Pepe

Personal information
- Full name: Marcos Paulo Aguiar de Jesus
- Date of birth: 4 October 1983 (age 42)
- Place of birth: São Simão,^{[citation needed]} Brazil
- Height: 1.83 m (6 ft 0 in)
- Position: Forward

Senior career*
- Years: Team / Apps / (Gls)
- 2001: Mogi Mirim
- 2002: Brasil de Farroupilha
- 2003: Primavera
- 2004: Campinas
- 2004: Fernandópolis
- 2005: Linense
- 2005: Cidade Azul
- 2006: Primavera
- 2006: Guaçuano
- 2006–2008: Bidvest Wits /  / (13)
- 2009: Alki Larnaca / 9 / (2)
- 2009–2013: Enosis Neon Paralimni
- 2013–2014: Genus

= Pepe (footballer, born October 1983) =

Brazilian footballer (born 1983)

Marcos Paulo Aguiar de Jesus (born 4 October 1983), better known as Pepe, is a Brazilian former professional footballer who played as a forward for Bidvest Wits in the South African Premiership, among other clubs.

==Career==
Born in São Simão, São Paulo state, Pepe started his professional career with Mogi Mirim, then played for teams in São Paulo state as well as for Brasil de Farroupilha and Cidade Azul. He joined Linense in March 2005, a Campeonato Paulista Segunda Divisão club (São Paulo state fourth level). In August 2005 he left for Cidade Azul, playing in the Campeonato Catarinense Série B1 (Santa Catarina third level).

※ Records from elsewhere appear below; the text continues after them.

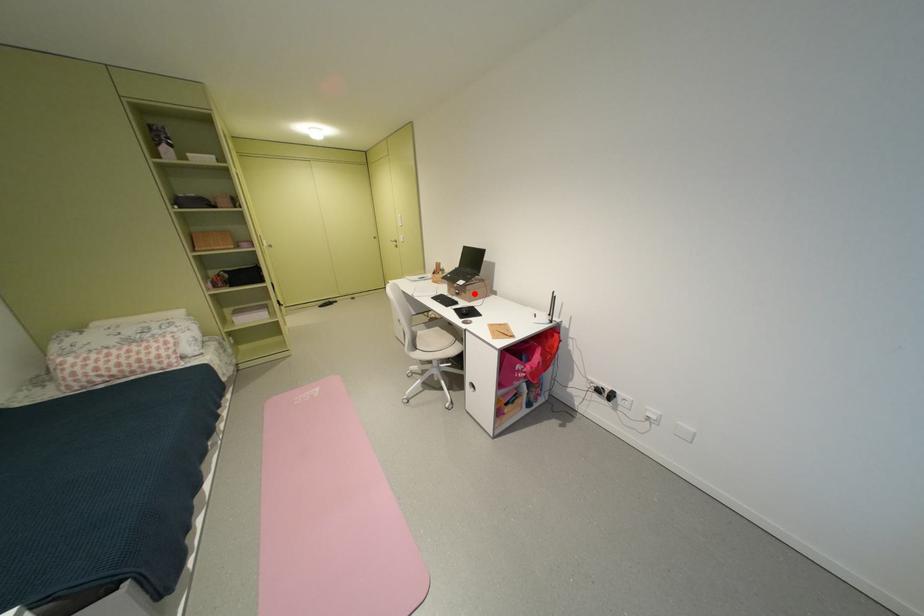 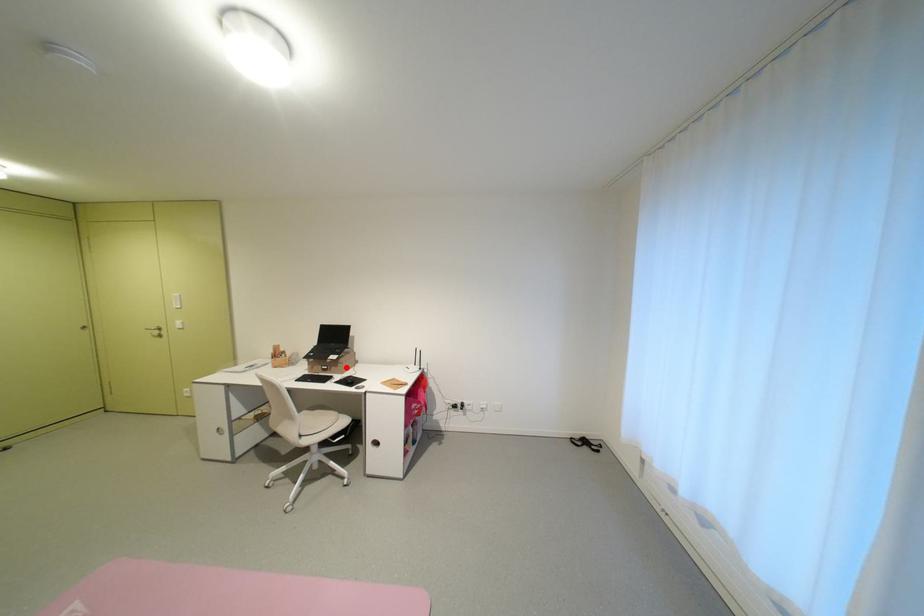 I am providing you with two images of the same scene from different viewpoints. A red point is marked on the first image and another point is marked on the second image. Does the point marked in image1 correspond to the same location as the one in image2?

Yes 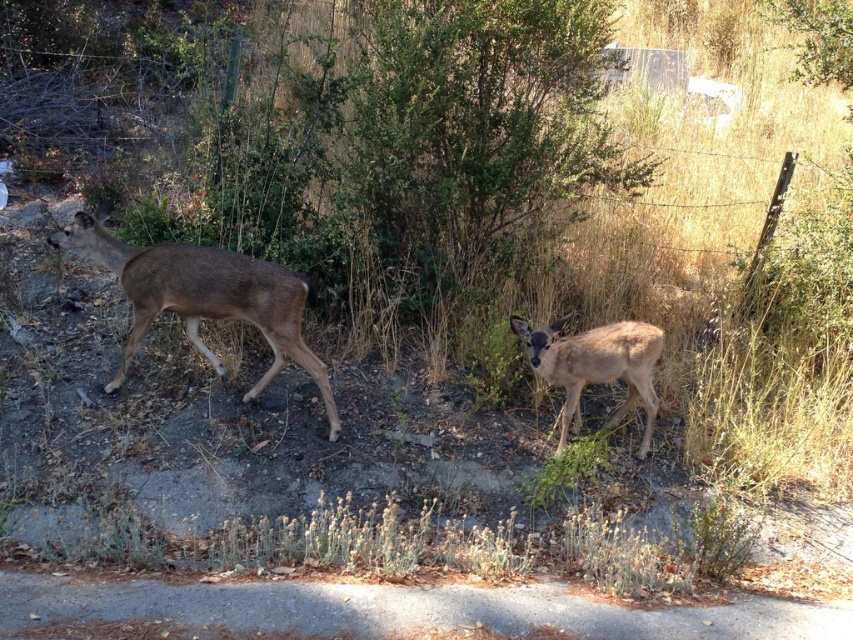 Question: Is brown matte/deer at left positioned behind brown matte deer at center?

Choices:
 (A) no
 (B) yes

Answer: (B)

Question: In this image, where is brown matte/deer at left located relative to brown matte deer at center?

Choices:
 (A) below
 (B) above

Answer: (B)

Question: Among these points, which one is farthest from the camera?

Choices:
 (A) (257, 384)
 (B) (567, 384)

Answer: (A)

Question: Observing the image, what is the correct spatial positioning of brown matte/deer at left in reference to brown matte deer at center?

Choices:
 (A) above
 (B) below

Answer: (A)

Question: Which point is farther to the camera?

Choices:
 (A) brown matte/deer at left
 (B) brown matte deer at center

Answer: (A) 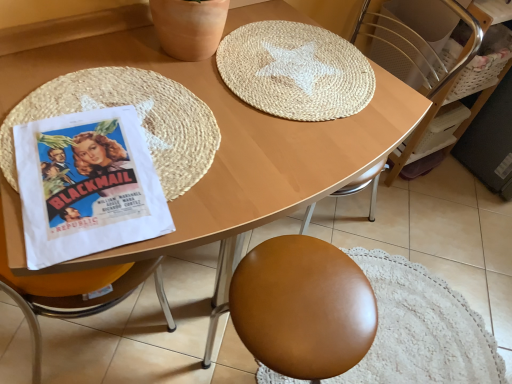 I want to click on free space to the right of white paper poster at left, so click(231, 181). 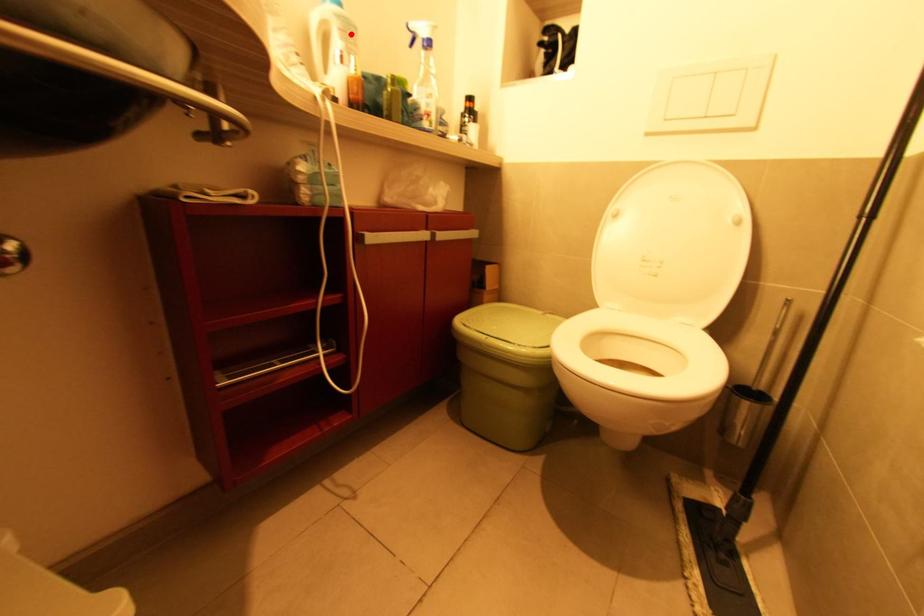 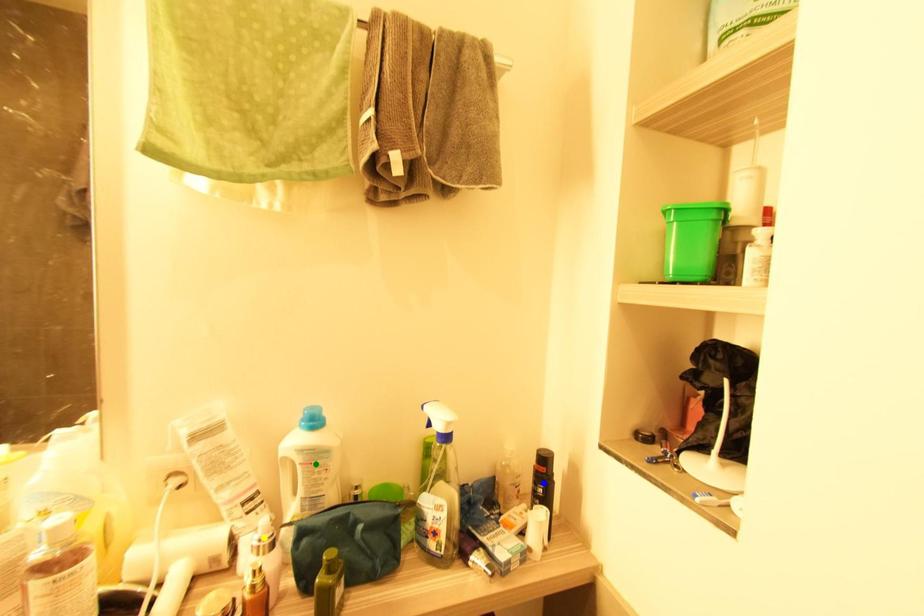 Question: I am providing you with two images of the same scene from different viewpoints. A red point is marked on the first image. You are given multiple points on the second image. Which mark in image 2 goes with the point in image 1?

Choices:
 (A) yellow point
 (B) green point
 (C) blue point

Answer: (B) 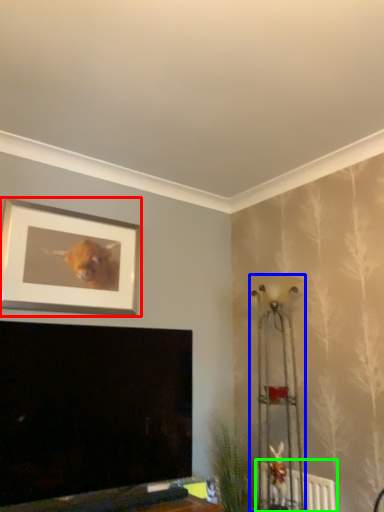 Question: Which object is the farthest from picture frame (highlighted by a red box)? Choose among these: lamp (highlighted by a blue box) or radiator (highlighted by a green box).

Choices:
 (A) lamp
 (B) radiator

Answer: (B) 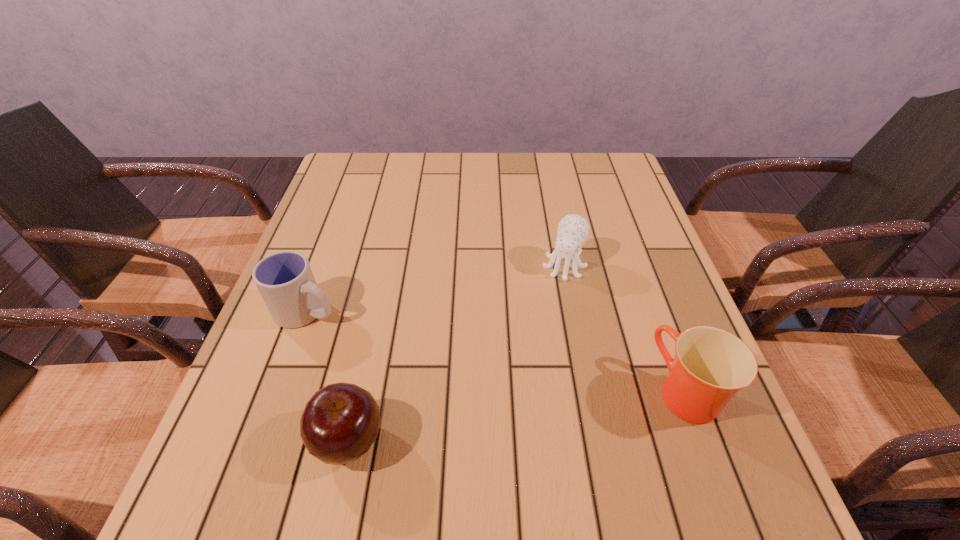 I want to click on vacant space on the desktop that is between the apple and the rightmost object and is positioned with the handle on the side of the left cup, so click(516, 416).

You are a GUI agent. You are given a task and a screenshot of the screen. Output one action in this format:
    pyautogui.click(x=<x>, y=<y>)
    Task: Click on the free space on the desktop that is between the third object from right to left and the right cup and is positioned on the front-facing side of the second object from right to left
    
    Given the screenshot: What is the action you would take?
    pyautogui.click(x=492, y=420) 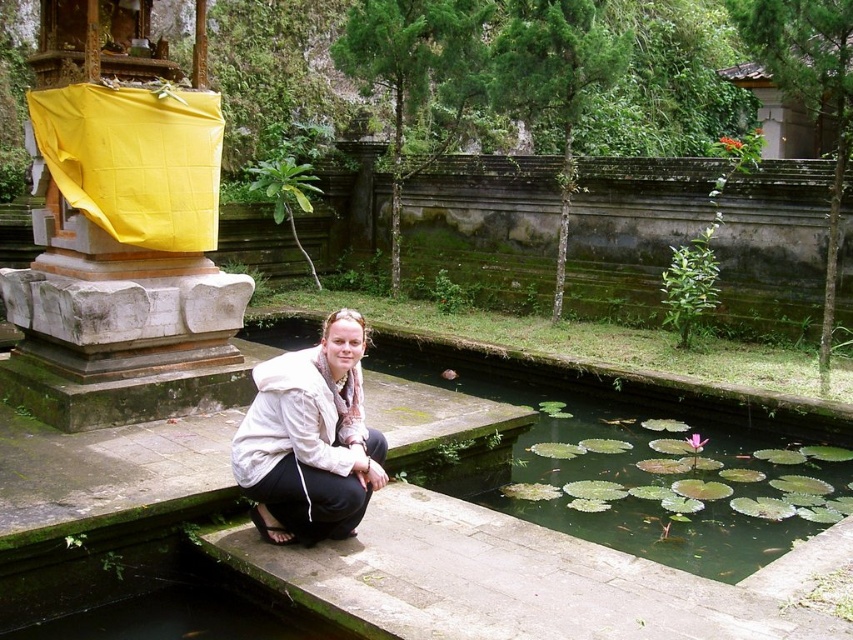 Question: Is the position of green lily pads at center less distant than that of white fabric at center?

Choices:
 (A) no
 (B) yes

Answer: (A)

Question: Is green lily pads at center above white fabric at center?

Choices:
 (A) no
 (B) yes

Answer: (B)

Question: Does green lily pads at center come in front of white fabric at center?

Choices:
 (A) yes
 (B) no

Answer: (B)

Question: Which of the following is the closest to the observer?

Choices:
 (A) (335, 346)
 (B) (775, 483)

Answer: (A)

Question: Which point is farther from the camera taking this photo?

Choices:
 (A) (479, 349)
 (B) (306, 483)

Answer: (A) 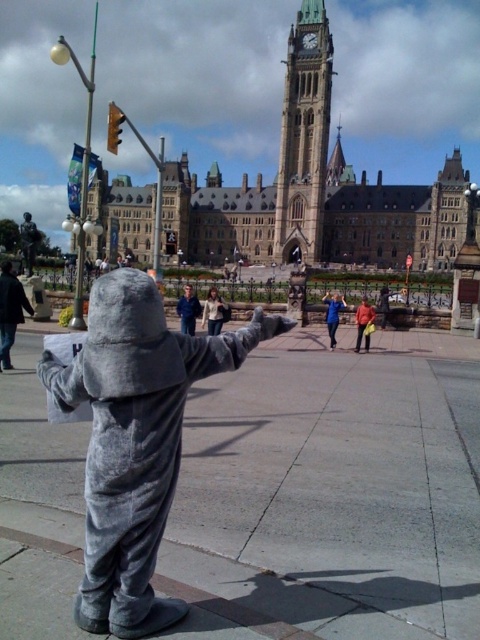 Who is lower down, blue denim jacket at center or matte gray costume at center?

blue denim jacket at center is lower down.

Does blue denim jacket at center have a lesser width compared to matte gray costume at center?

No.

Which is behind, point (194, 321) or point (385, 289)?

Point (194, 321)

This screenshot has width=480, height=640. Identify the location of blue denim jacket at center. (188, 310).

Which is in front, point (324, 298) or point (380, 291)?

Point (380, 291)

From the picture: Between blue fabric person at center and matte gray costume at center, which one is positioned lower?

Answer: blue fabric person at center

You are a GUI agent. You are given a task and a screenshot of the screen. Output one action in this format:
    pyautogui.click(x=<x>, y=<y>)
    Task: Click on the blue fabric person at center
    
    Given the screenshot: What is the action you would take?
    pyautogui.click(x=333, y=314)

The image size is (480, 640). Find the location of `blue denim jacket at center`. blue denim jacket at center is located at coordinates (188, 310).

Does point (183, 316) lie behind point (326, 310)?

No, (183, 316) is closer to viewer.

What do you see at coordinates (188, 310) in the screenshot?
I see `blue denim jacket at center` at bounding box center [188, 310].

At what (x,y) coordinates should I click in order to perform the action: click on blue denim jacket at center. Please return your answer as a coordinate pair (x, y). Image resolution: width=480 pixels, height=640 pixels. Looking at the image, I should click on (188, 310). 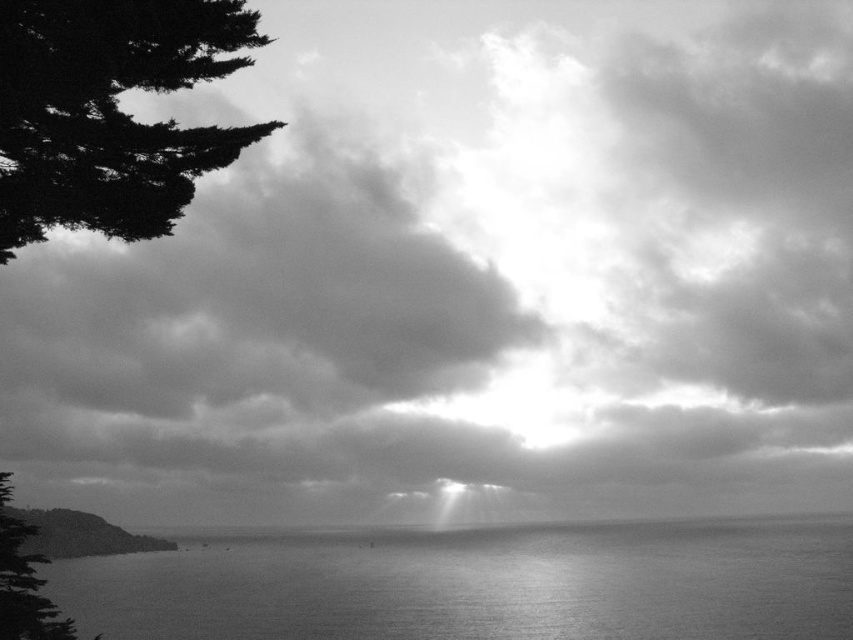 You are a photographer planning to capture the reflection of the dark green textured tree at upper left in the smooth water at center. Based on the scene description, will the reflection of the tree be fully visible in the water?

The smooth water at center is bigger than dark green textured tree at upper left, so the reflection of the dark green textured tree at upper left will be fully visible in the smooth water at center.

You are a photographer standing at the edge of the coast, looking at the smooth water at center and the dark green textured tree at upper left. Which object is closer to the horizon line?

The smooth water at center is positioned under the dark green textured tree at upper left, meaning it is closer to the horizon line than the tree.

You are an artist trying to sketch this coastal scene. You want to place the dark green textured tree at upper left in your drawing. Where should you position it in terms of coordinates?

The dark green textured tree at upper left should be placed at coordinates point (109, 113). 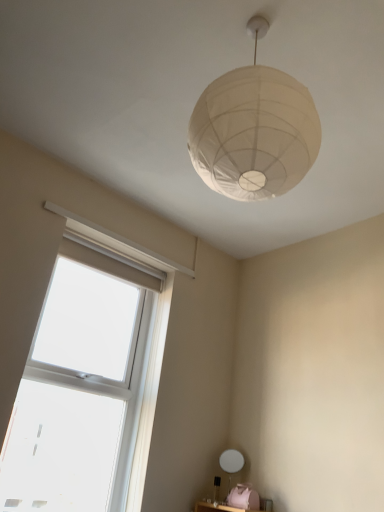 Question: From the image's perspective, does white matte table lamp at lower center appear lower than white paper lampshade at upper center?

Choices:
 (A) no
 (B) yes

Answer: (B)

Question: Is white matte table lamp at lower center shorter than white paper lampshade at upper center?

Choices:
 (A) no
 (B) yes

Answer: (B)

Question: Is white matte table lamp at lower center turned away from white paper lampshade at upper center?

Choices:
 (A) yes
 (B) no

Answer: (B)

Question: Could you tell me if white matte table lamp at lower center is turned towards white paper lampshade at upper center?

Choices:
 (A) no
 (B) yes

Answer: (A)

Question: Does white matte table lamp at lower center lie behind white paper lampshade at upper center?

Choices:
 (A) yes
 (B) no

Answer: (A)

Question: Considering the positions of white matte table lamp at lower center and clear glass window at lower left in the image, is white matte table lamp at lower center bigger or smaller than clear glass window at lower left?

Choices:
 (A) small
 (B) big

Answer: (A)

Question: Considering the positions of white matte table lamp at lower center and clear glass window at lower left in the image, is white matte table lamp at lower center taller or shorter than clear glass window at lower left?

Choices:
 (A) short
 (B) tall

Answer: (A)

Question: Is white matte table lamp at lower center inside or outside of clear glass window at lower left?

Choices:
 (A) inside
 (B) outside

Answer: (B)

Question: From the image's perspective, is white matte table lamp at lower center located above or below clear glass window at lower left?

Choices:
 (A) below
 (B) above

Answer: (A)

Question: Considering the positions of clear glass window at lower left and white paper lampshade at upper center in the image, is clear glass window at lower left wider or thinner than white paper lampshade at upper center?

Choices:
 (A) wide
 (B) thin

Answer: (B)

Question: Is point (66, 376) positioned closer to the camera than point (266, 140)?

Choices:
 (A) farther
 (B) closer

Answer: (A)

Question: In the image, is clear glass window at lower left positioned in front of or behind white paper lampshade at upper center?

Choices:
 (A) front
 (B) behind

Answer: (B)

Question: Considering the positions of clear glass window at lower left and white paper lampshade at upper center in the image, is clear glass window at lower left taller or shorter than white paper lampshade at upper center?

Choices:
 (A) short
 (B) tall

Answer: (B)

Question: From their relative heights in the image, would you say white matte table lamp at lower center is taller or shorter than white paper lampshade at upper center?

Choices:
 (A) short
 (B) tall

Answer: (A)

Question: From a real-world perspective, is white matte table lamp at lower center positioned above or below white paper lampshade at upper center?

Choices:
 (A) below
 (B) above

Answer: (A) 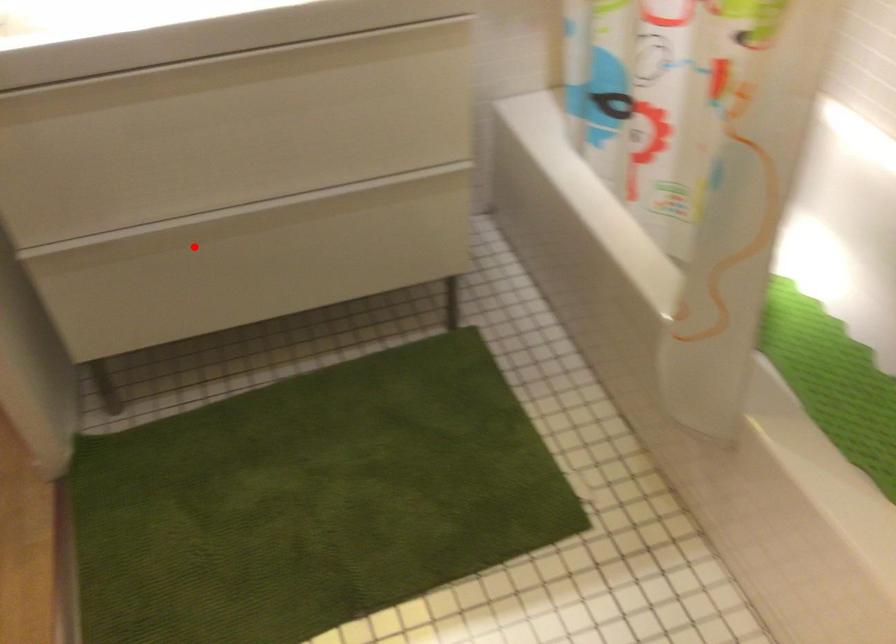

In January 2006 he signed for Primavera of Campeonato Paulista Série A3. in April he moved to Guaçuano of Campeonato Paulista Segunda Divisão.

Pepe joined South African Premiership (PSL) team Bidvest Wits in August 2006, for whom he signed after playing for a Brazilian team against the club's under-23 team. In September he scored twice in Wits' 2–1 win against Kaizer Chiefs. In October he scored the decisive goal in a 1–0 defeat of Lamontville Golden Arrows. By mid-season Pepe was credited with greatly contributing to Wits' third place in the table along with compatriot Danilo Julio, with The Namibian labelling him "arguably the buy of the season". In April 2007 it was reported he would miss the rest of the season, after sustaining a serious injury requiring surgery. He scored eight league goals the 2006–07 season. He was nominated as PSL Club Rookie of the Year, with Clifford Ngobeni winning the award in August 2007.

Pepe scored five times in the 2007–08 season. In 2015 he was placed 29th in Kick Off's list of "top 30 foreign strikers to have played in the PSL".

In January 2009 Pepe signed for Cypriot team Alki Larnaca, where he scored twice in eight appearances. In June, after the club was relegated, he signed a preliminary one-year contract with the option of a further year with Enosis Neon Paralimni, pending the approval of manager Čedomir Janevski, with the contract being due to be activated in August. He was released in August, after pre-season training.

Pepe played in Vietnam before ending his career in his native Brazil.

==Style of play==
In October 2006, during his spell at Wits University, Pepe was described as "powerfully built", being a strong header of the ball and having a "lethal right foot".

==Later life==
After his retirement from playing, Pepe worked as a security guard.